_ACTION ITEM_:
Leaving the pictures out, transcribe the records below exactly.

_DATA EXTRACT_:

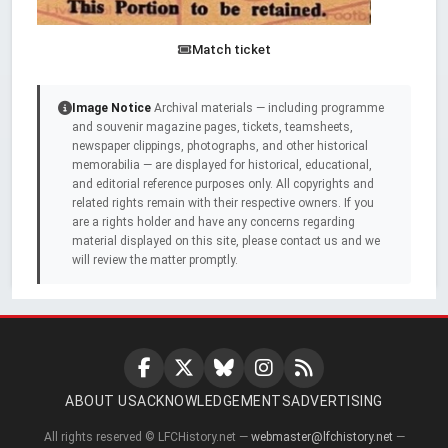
Match ticket
Image Notice
Archival materials — including programme
and souvenir magazine pages, tickets, teamsheets,
newspaper clippings, photographs, and other historical
memorabilia — are displayed for historical, educational,
and editorial reference purposes only. All copyrights and
related rights remain with their respective owners. If you
are a rights holder and have any concerns regarding
material displayed on this site, please contact us and we
will review the matter promptly.
ABOUT US
ACKNOWLEDGEMENTS
ADVERTISING
All rights reserved © LFCHistory.net —
webmaster@lfchistory.net
—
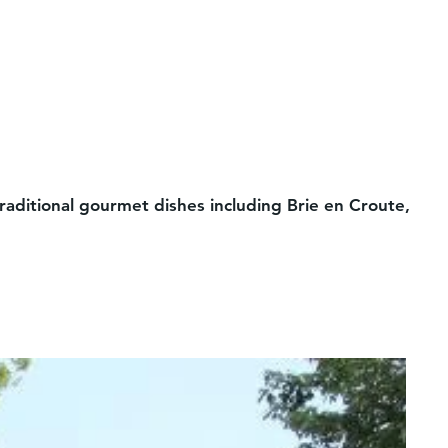
aditional gourmet dishes including Brie en Croute,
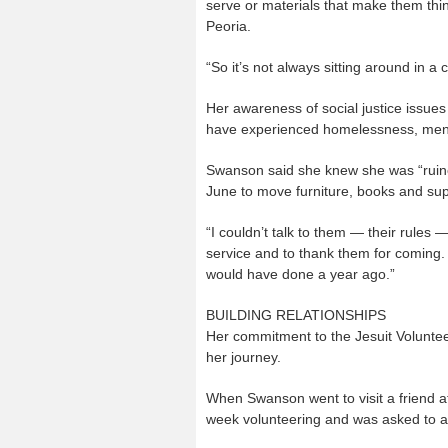
serve or materials that make them thin
Peoria.
“So it’s not always sitting around in a
Her awareness of social justice issue
have experienced homelessness, men w
Swanson said she knew she was “ruine
June to move furniture, books and supp
“I couldn’t talk to them — their rules 
service and to thank them for coming. 
would have done a year ago.”
BUILDING RELATIONSHIPS
Her commitment to the Jesuit Voluntee
her journey.
When Swanson went to visit a friend at 
week volunteering and was asked to app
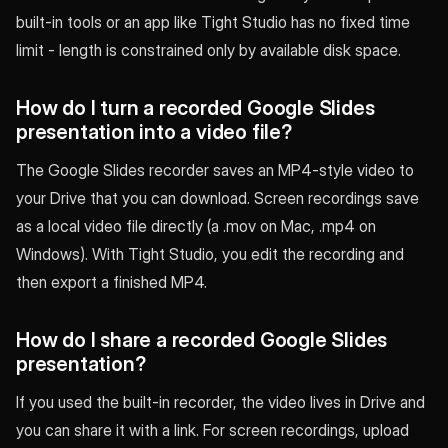
built-in tools or an app like Tight Studio has no fixed time
limit - length is constrained only by available disk space.
How do I turn a recorded Google Slides
presentation into a video file?
The Google Slides recorder saves an MP4-style video to
your Drive that you can download. Screen recordings save
as a local video file directly (a .mov on Mac, .mp4 on
Windows). With Tight Studio, you edit the recording and
then export a finished MP4.
How do I share a recorded Google Slides
presentation?
If you used the built-in recorder, the video lives in Drive and
you can share it with a link. For screen recordings, upload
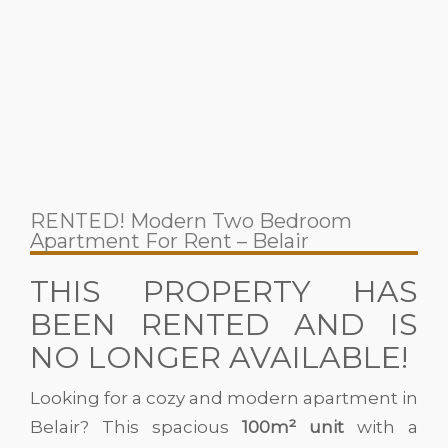
RENTED! Modern Two Bedroom
Apartment For Rent – Belair
THIS PROPERTY HAS
BEEN RENTED AND IS
NO LONGER AVAILABLE!
Looking for a cozy and modern apartment in
Belair? This spacious
100m² unit
with a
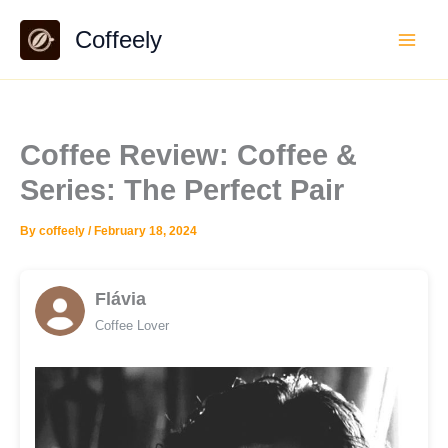
Skip
Coffeely
to
content
Coffee Review: Coffee &
Series: The Perfect Pair
By
coffeely
/
February 18, 2024
Flávia
Coffee Lover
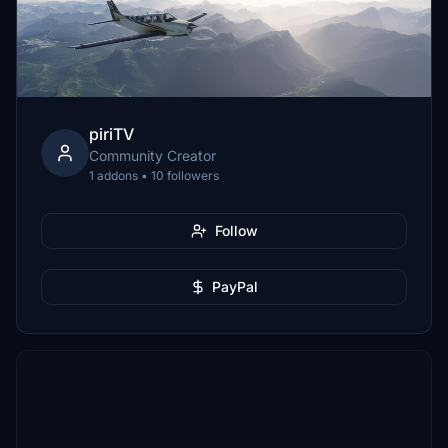
piriTV
Community Creator
1 addons • 10 followers
Follow
PayPal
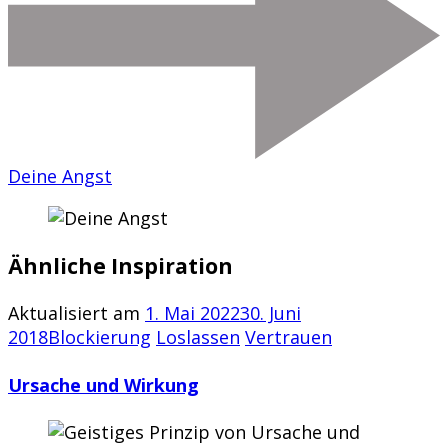
Deine Angst
Ähnliche Inspiration
Aktualisiert am
1. Mai 2022
30. Juni
2018
Blockierung
Loslassen
Vertrauen
Ursache und Wirkung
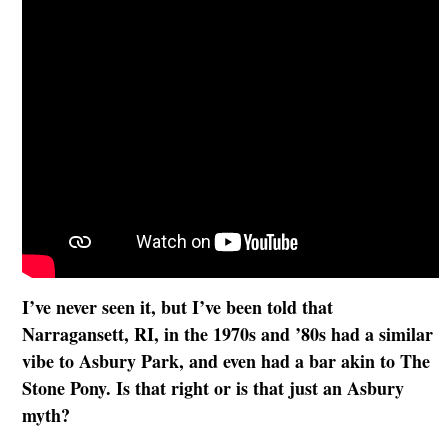
I’ve never seen it, but I’ve been told that
Narragansett, RI, in the 1970s and ’80s had a similar
vibe to Asbury Park, and even had a bar akin to The
Stone Pony. Is that right or is that just an Asbury
myth?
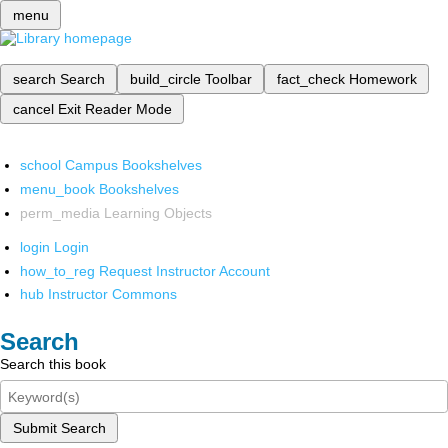
menu
search
Search
build_circle
Toolbar
fact_check
Homework
cancel
Exit Reader Mode
school
Campus Bookshelves
menu_book
Bookshelves
perm_media
Learning Objects
login
Login
how_to_reg
Request Instructor Account
hub
Instructor Commons
Search
Search this book
Submit Search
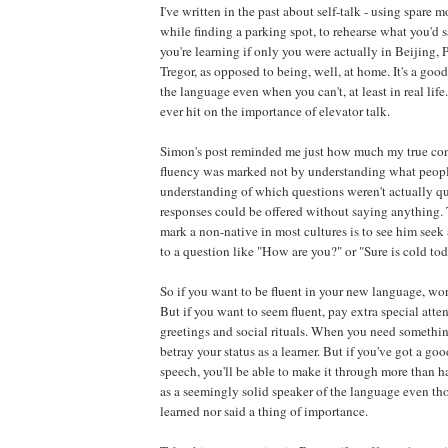
I've written in the past about self-talk - using spare m
while finding a parking spot, to rehearse what you'd 
you're learning if only you were actually in Beijing,
Tregor, as opposed to being, well, at home. It's a goo
the language even when you can't, at least in real life.
ever hit on the importance of elevator talk.
Simon's post reminded me just how much my true con
fluency was marked not by understanding what peopl
understanding of which questions weren't actually q
responses could be offered without saying anything. 
mark a non-native in most cultures is to see him see
to a question like "How are you?" or "Sure is cold toda
So if you want to be fluent in your new language, wo
But if you want to seem fluent, pay extra special atte
greetings and social rituals. When you need something,
betray your status as a learner. But if you've got a go
speech, you'll be able to make it through more than h
as a seemingly solid speaker of the language even th
learned nor said a thing of importance.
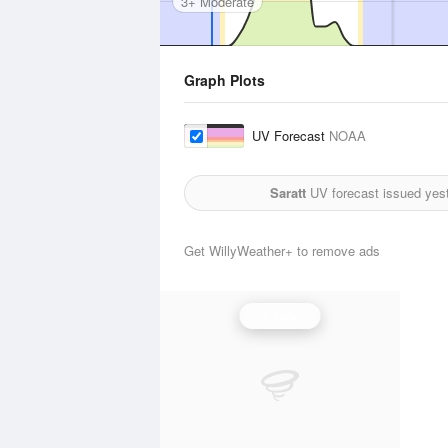
3+ Moderate
Graph Plots
UV Forecast
NOAA
Saratt
UV forecast issued yes
Get WillyWeather+ to remove ads
UV Index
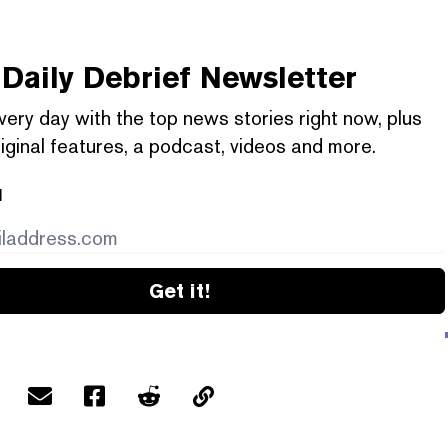
Daily Debrief
Newsletter
very day with the top news stories right now, plus
iginal features, a podcast, videos and more.
l
Get it!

_YOUR SOLUTION_:
Match ticket
Image Notice
Archival materials — including programme
and souvenir magazine pages, tickets, teamsheets,
newspaper clippings, photographs, and other historical
memorabilia — are displayed for historical, educational,
and editorial reference purposes only. All copyrights and
related rights remain with their respective owners. If you
are a rights holder and have any concerns regarding
material displayed on this site, please contact us and we
will review the matter promptly.
ABOUT US
ACKNOWLEDGEMENTS
ADVERTISING
All rights reserved © LFCHistory.net —
webmaster@lfchistory.net
—
aditional gourmet dishes including Brie en Croute,
serve or materials that make them thin
Peoria.
“So it’s not always sitting around in a
Her awareness of social justice issue
have experienced homelessness, men w
Swanson said she knew she was “ruine
June to move furniture, books and supp
“I couldn’t talk to them — their rules 
service and to thank them for coming. 
would have done a year ago.”
BUILDING RELATIONSHIPS
Her commitment to the Jesuit Voluntee
her journey.
When Swanson went to visit a friend at 
week volunteering and was asked to app
built-in tools or an app like Tight Studio has no fixed time
limit - length is constrained only by available disk space.
How do I turn a recorded Google Slides
presentation into a video file?
The Google Slides recorder saves an MP4-style video to
your Drive that you can download. Screen recordings save
as a local video file directly (a .mov on Mac, .mp4 on
Windows). With Tight Studio, you edit the recording and
then export a finished MP4.
How do I share a recorded Google Slides
presentation?
If you used the built-in recorder, the video lives in Drive and
you can share it with a link. For screen recordings, upload
RENTED! Modern Two Bedroom
Apartment For Rent – Belair
THIS PROPERTY HAS
BEEN RENTED AND IS
NO LONGER AVAILABLE!
Looking for a cozy and modern apartment in
Belair? This spacious
100m² unit
with a
Skip
Coffeely
to
content
Coffee Review: Coffee &
Series: The Perfect Pair
By
coffeely
/
February 18, 2024
Flávia
Coffee Lover
piriTV
Community Creator
1 addons • 10 followers
Follow
PayPal
Deine Angst
Ähnliche Inspiration
Aktualisiert am
1. Mai 2022
30. Juni
2018
Blockierung
Loslassen
Vertrauen
Ursache und Wirkung
I’ve never seen it, but I’ve been told that
Narragansett, RI, in the 1970s and ’80s had a similar
vibe to Asbury Park, and even had a bar akin to The
Stone Pony. Is that right or is that just an Asbury
myth?
menu
search
Search
build_circle
Toolbar
fact_check
Homework
cancel
Exit Reader Mode
school
Campus Bookshelves
menu_book
Bookshelves
perm_media
Learning Objects
login
Login
how_to_reg
Request Instructor Account
hub
Instructor Commons
Search
Search this book
Submit Search
I've written in the past about self-talk - using spare m
while finding a parking spot, to rehearse what you'd 
you're learning if only you were actually in Beijing,
Tregor, as opposed to being, well, at home. It's a goo
the language even when you can't, at least in real life.
ever hit on the importance of elevator talk.
Simon's post reminded me just how much my true con
fluency was marked not by understanding what peopl
understanding of which questions weren't actually q
responses could be offered without saying anything. 
mark a non-native in most cultures is to see him see
to a question like "How are you?" or "Sure is cold toda
So if you want to be fluent in your new language, wo
But if you want to seem fluent, pay extra special atte
greetings and social rituals. When you need something,
betray your status as a learner. But if you've got a go
speech, you'll be able to make it through more than h
as a seemingly solid speaker of the language even th
learned nor said a thing of importance.
3+ Moderate
Graph Plots
UV Forecast
NOAA
Saratt
UV forecast issued yes
Get WillyWeather+ to remove ads
UV Index
Daily Debrief
Newsletter
very day with the top news stories right now, plus
iginal features, a podcast, videos and more.
l
Get it!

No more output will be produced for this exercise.